**Problem statement**
The only acceptable output is every entry, printed exactly.

Page segmentation data
▬▬▬▬▬▬
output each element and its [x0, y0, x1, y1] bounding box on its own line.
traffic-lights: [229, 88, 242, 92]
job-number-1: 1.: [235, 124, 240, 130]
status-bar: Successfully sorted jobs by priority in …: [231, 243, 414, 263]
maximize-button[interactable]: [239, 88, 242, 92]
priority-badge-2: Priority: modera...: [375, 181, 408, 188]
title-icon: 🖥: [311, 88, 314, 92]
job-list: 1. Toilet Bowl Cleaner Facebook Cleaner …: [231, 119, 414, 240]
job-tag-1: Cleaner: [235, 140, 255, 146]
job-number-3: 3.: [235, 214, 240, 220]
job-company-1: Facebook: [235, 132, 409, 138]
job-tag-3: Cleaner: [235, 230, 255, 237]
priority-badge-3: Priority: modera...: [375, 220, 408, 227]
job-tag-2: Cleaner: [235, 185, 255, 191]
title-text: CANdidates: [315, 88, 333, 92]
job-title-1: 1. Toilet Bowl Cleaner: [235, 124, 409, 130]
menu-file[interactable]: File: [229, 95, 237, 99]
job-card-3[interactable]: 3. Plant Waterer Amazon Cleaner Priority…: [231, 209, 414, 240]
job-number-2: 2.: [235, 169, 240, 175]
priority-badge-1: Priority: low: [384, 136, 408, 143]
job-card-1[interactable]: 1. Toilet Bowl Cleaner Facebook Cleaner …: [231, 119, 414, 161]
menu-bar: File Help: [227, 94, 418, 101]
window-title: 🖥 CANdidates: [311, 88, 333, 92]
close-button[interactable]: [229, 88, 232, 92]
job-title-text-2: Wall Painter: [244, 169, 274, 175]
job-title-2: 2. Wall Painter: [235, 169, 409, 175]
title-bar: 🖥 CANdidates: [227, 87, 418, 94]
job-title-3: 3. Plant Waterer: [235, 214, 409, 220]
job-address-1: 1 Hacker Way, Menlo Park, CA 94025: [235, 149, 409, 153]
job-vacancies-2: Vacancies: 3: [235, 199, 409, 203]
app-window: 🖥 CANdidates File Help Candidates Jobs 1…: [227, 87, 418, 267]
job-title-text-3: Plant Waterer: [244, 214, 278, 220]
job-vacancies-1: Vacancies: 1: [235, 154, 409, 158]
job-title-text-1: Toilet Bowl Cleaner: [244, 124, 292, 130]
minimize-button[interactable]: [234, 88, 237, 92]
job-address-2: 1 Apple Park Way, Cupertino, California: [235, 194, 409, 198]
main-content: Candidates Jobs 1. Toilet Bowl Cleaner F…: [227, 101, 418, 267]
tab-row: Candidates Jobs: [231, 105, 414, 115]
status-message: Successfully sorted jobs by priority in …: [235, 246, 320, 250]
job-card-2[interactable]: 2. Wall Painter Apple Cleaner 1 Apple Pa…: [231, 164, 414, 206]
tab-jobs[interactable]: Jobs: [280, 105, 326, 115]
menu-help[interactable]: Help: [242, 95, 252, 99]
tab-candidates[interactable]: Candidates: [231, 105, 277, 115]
▬▬▬▬▬▬
**Written solution**
output each element and its [x0, y0, x1, y1] bounding box on its own line.
traffic-lights: [229, 88, 242, 92]
job-number-1: 1.: [235, 124, 240, 130]
status-bar: Successfully sorted jobs by priority in …: [231, 243, 414, 263]
maximize-button[interactable]: [239, 88, 242, 92]
priority-badge-2: Priority: modera...: [375, 181, 408, 188]
title-icon: 🖥: [311, 88, 314, 92]
job-list: 1. Toilet Bowl Cleaner Facebook Cleaner …: [231, 119, 414, 240]
job-tag-1: Cleaner: [235, 140, 255, 146]
job-number-3: 3.: [235, 214, 240, 220]
job-company-1: Facebook: [235, 132, 409, 138]
job-tag-3: Cleaner: [235, 230, 255, 237]
priority-badge-3: Priority: modera...: [375, 220, 408, 227]
job-tag-2: Cleaner: [235, 185, 255, 191]
title-text: CANdidates: [315, 88, 333, 92]
job-title-1: 1. Toilet Bowl Cleaner: [235, 124, 409, 130]
menu-file[interactable]: File: [229, 95, 237, 99]
job-card-3[interactable]: 3. Plant Waterer Amazon Cleaner Priority…: [231, 209, 414, 240]
job-number-2: 2.: [235, 169, 240, 175]
priority-badge-1: Priority: low: [384, 136, 408, 143]
job-card-1[interactable]: 1. Toilet Bowl Cleaner Facebook Cleaner …: [231, 119, 414, 161]
menu-bar: File Help: [227, 94, 418, 101]
window-title: 🖥 CANdidates: [311, 88, 333, 92]
close-button[interactable]: [229, 88, 232, 92]
job-title-text-2: Wall Painter: [244, 169, 274, 175]
job-title-2: 2. Wall Painter: [235, 169, 409, 175]
title-bar: 🖥 CANdidates: [227, 87, 418, 94]
job-title-3: 3. Plant Waterer: [235, 214, 409, 220]
job-address-1: 1 Hacker Way, Menlo Park, CA 94025: [235, 149, 409, 153]
job-vacancies-2: Vacancies: 3: [235, 199, 409, 203]
app-window: 🖥 CANdidates File Help Candidates Jobs 1…: [227, 87, 418, 267]
job-title-text-3: Plant Waterer: [244, 214, 278, 220]
job-vacancies-1: Vacancies: 1: [235, 154, 409, 158]
job-title-text-1: Toilet Bowl Cleaner: [244, 124, 292, 130]
minimize-button[interactable]: [234, 88, 237, 92]
job-address-2: 1 Apple Park Way, Cupertino, California: [235, 194, 409, 198]
main-content: Candidates Jobs 1. Toilet Bowl Cleaner F…: [227, 101, 418, 267]
tab-row: Candidates Jobs: [231, 105, 414, 115]
status-message: Successfully sorted jobs by priority in …: [235, 246, 320, 250]
job-card-2[interactable]: 2. Wall Painter Apple Cleaner 1 Apple Pa…: [231, 164, 414, 206]
tab-jobs[interactable]: Jobs: [280, 105, 326, 115]
menu-help[interactable]: Help: [242, 95, 252, 99]
tab-candidates[interactable]: Candidates: [231, 105, 277, 115]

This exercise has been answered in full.